Everything seemed to go wrong. He tried to make peace with the whites, but they would not listen to him. The young warriors no longer paid any attention to what he said. They went on destroying property and killing cattle.

After leaving Swansea, they went to Taunton and Middleboro, where they burned several houses and killed a few persons. But troops soon arrived from Boston and Plymouth, and in a few days the Indians were driven back to their homes at Mount Hope.

The English hurried on after them, and the war that followed is known in history as King Philip's War.

Philip and the Indians swam across Narragansett Bay and went to some of their friends in the Connecticut Valley. There they obtained the help of the Nipmucks, who had never been very friendly towards the English.

We do not know where Philip was during the war.

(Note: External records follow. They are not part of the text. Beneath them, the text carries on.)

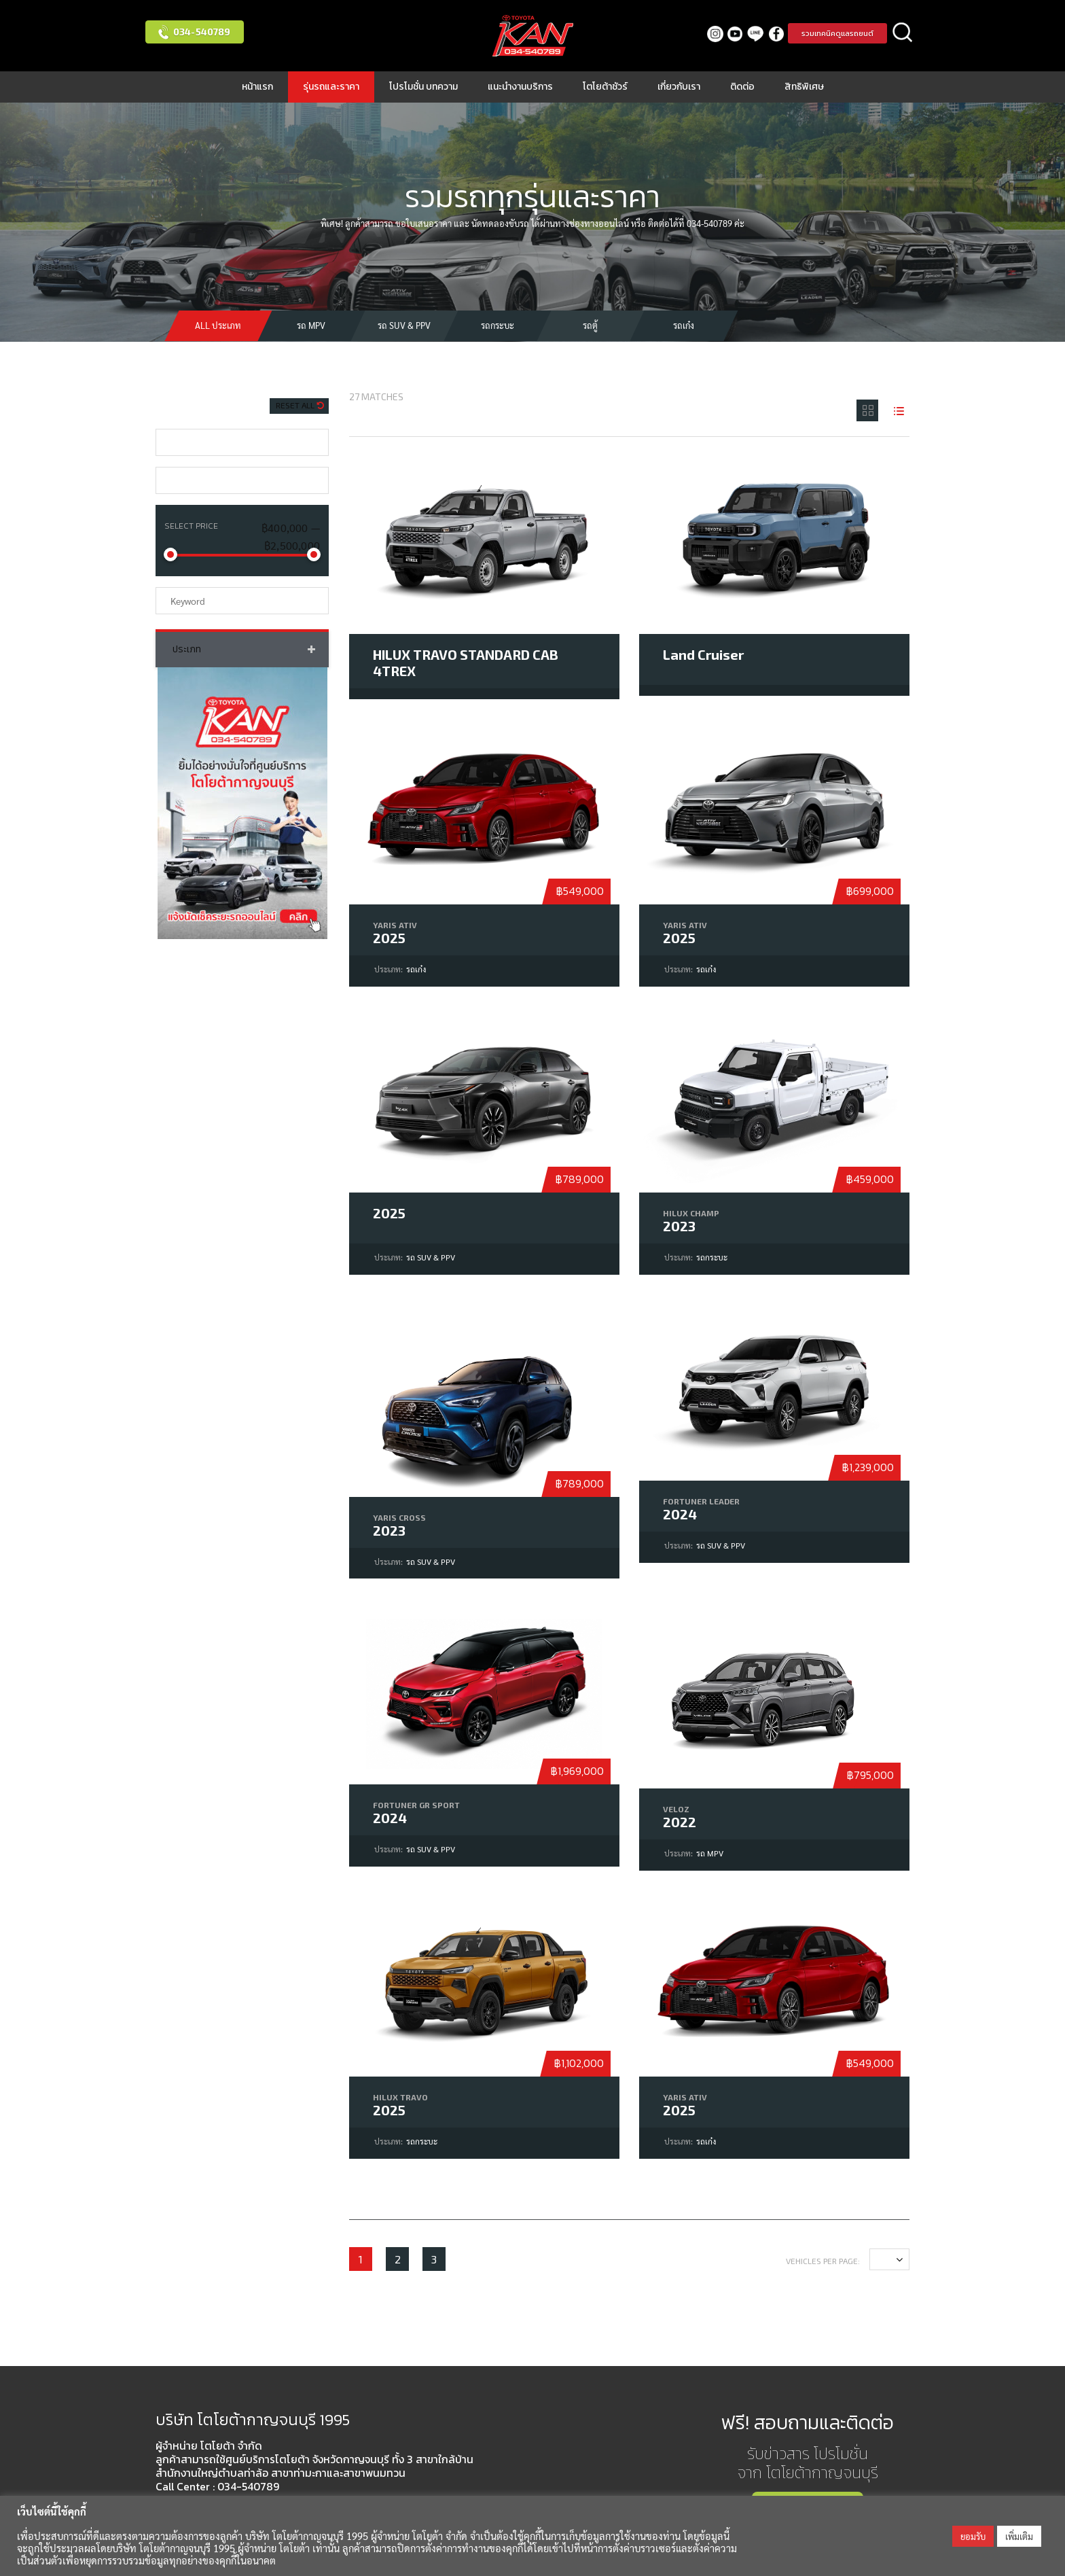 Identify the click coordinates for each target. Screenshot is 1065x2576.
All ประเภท (218, 325)
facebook (776, 33)
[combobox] (242, 442)
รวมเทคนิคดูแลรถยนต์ (837, 33)
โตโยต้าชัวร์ (605, 87)
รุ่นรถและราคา (331, 87)
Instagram (714, 33)
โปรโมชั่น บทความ (423, 87)
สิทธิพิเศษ (804, 87)
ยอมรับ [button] (973, 2536)
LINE (755, 33)
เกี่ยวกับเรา (678, 87)
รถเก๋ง (683, 325)
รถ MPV (311, 325)
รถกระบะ (497, 325)
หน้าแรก (257, 87)
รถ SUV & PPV (404, 325)
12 (885, 2259)
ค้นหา (902, 33)
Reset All (296, 405)
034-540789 (201, 31)
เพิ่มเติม (1019, 2536)
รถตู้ (590, 325)
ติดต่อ (742, 87)
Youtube (735, 33)
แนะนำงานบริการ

He knew that he would be held responsible for it, although he had done everything in his power to prevent it. For a year the war was carried on, one hundred miles away from his home, and never once was he known to have been connected with any fighting, nor was he even seen by the English during that time. Some of them thought that he was directing the war, but really it was carried on by other tribes of Indians that had not been very friendly towards the whites. The Wampanoags seem to have had very little connection with the war.

The Indians attacked the English towns in the Connecticut Valley, and the more exposed places on the frontier of the colony where the people were few and scattered.

No battle was fought in the open field. The Indians did not fight in that way. They secretly surrounded a town, rushed in from all sides, killed as many people as possible, took what property they could carry away, and burned all that remained.

HOUSE PROTECTED BY PALISADES

They knew all the paths in the forests, swamps, and thickets. They were fast runners, and went rapidly from town to town.